Schematic of the experimental setup for synthesis of fusiform gold nanoparticles by pulsed plasma in liquid method

Pulsed plasma processes in the presence of organic liquids such as hexane may cause the introduction of reactive species (e.g., OH– and H– radicals) into organic compounds through spatial and temporal control of the plasma discharge [47]. Recently, in-liquid plasma methods can be broadly classified into four categories, depending on the electrode configurations and energy sources, such as: (1) Plasma A: direct discharge between two electrodes using an AC (plus) power supply; (2) Plasma B: contact discharge between an electrode and the surface of the surrounding electrolyte using a DC power supply; (3) Plasma C: plasma generated with either radio frequency (RF) or microwave (MW) irradiation; (4) Plasma D: plasma generated using the laser ablation technique [21].

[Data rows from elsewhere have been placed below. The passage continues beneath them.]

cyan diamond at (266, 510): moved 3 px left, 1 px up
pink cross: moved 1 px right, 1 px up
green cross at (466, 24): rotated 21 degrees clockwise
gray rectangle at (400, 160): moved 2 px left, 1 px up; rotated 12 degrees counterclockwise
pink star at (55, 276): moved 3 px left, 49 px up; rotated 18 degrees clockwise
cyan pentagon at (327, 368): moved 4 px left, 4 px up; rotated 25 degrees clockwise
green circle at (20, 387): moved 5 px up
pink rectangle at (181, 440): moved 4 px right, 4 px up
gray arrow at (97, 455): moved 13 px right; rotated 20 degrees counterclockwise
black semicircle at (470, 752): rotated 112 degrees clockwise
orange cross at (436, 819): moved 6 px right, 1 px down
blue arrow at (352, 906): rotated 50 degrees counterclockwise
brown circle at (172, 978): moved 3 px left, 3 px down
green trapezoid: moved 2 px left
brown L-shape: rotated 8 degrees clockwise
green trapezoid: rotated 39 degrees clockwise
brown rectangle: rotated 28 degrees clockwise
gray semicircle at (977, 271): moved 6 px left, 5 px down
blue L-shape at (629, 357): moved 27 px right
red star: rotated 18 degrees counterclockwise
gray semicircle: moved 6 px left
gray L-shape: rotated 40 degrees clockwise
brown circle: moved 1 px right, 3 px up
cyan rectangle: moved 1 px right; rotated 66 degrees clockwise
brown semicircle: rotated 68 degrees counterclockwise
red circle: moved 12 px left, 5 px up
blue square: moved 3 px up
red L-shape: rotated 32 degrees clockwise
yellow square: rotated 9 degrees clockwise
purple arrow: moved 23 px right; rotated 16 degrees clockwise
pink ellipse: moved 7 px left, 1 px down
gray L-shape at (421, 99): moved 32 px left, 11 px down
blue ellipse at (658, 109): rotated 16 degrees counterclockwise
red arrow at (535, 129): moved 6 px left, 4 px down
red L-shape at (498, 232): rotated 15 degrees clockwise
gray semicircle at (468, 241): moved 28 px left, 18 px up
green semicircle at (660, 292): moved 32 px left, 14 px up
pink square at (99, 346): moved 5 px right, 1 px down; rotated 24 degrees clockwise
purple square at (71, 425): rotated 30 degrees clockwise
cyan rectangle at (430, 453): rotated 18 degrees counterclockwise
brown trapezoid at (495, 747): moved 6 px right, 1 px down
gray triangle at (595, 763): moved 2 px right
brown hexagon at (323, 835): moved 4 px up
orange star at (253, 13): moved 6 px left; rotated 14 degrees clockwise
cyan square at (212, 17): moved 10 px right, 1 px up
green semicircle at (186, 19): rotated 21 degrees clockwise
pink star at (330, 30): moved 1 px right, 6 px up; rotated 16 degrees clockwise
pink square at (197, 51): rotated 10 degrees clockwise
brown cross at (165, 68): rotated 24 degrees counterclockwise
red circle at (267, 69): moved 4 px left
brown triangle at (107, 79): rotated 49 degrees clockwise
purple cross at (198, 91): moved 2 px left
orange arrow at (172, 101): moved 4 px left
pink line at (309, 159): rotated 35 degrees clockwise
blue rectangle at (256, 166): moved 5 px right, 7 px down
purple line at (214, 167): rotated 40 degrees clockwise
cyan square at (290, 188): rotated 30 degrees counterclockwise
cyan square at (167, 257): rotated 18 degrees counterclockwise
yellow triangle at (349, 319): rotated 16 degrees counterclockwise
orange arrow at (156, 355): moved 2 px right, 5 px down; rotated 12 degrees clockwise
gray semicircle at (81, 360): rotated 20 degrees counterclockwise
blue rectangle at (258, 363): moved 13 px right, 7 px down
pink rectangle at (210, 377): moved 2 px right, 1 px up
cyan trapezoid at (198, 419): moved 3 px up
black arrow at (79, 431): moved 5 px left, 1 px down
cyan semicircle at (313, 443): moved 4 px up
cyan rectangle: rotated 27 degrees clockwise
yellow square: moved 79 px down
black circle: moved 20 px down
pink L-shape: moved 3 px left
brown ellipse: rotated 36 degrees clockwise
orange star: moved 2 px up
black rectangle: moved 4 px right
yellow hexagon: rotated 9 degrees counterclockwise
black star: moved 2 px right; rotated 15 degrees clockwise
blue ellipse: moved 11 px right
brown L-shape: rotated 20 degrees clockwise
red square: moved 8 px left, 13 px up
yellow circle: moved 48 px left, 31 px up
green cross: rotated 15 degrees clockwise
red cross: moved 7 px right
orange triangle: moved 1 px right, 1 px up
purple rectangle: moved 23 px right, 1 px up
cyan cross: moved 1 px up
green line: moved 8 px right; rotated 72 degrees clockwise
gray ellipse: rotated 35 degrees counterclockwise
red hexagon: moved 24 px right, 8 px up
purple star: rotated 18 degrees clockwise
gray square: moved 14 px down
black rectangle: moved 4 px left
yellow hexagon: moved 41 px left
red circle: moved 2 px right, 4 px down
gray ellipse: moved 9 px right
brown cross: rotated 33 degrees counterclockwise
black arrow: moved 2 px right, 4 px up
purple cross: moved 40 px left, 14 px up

In our case, a single impulse discharge was generated between two gold electrodes immersed in a liquid medium (hexane). Pulsed plasma in dielectric liquid resulted from the breakdown of the inter-electrode space with a high potential difference between the electrodes and a relatively small source power, which is insufficient to initiate an arc discharge.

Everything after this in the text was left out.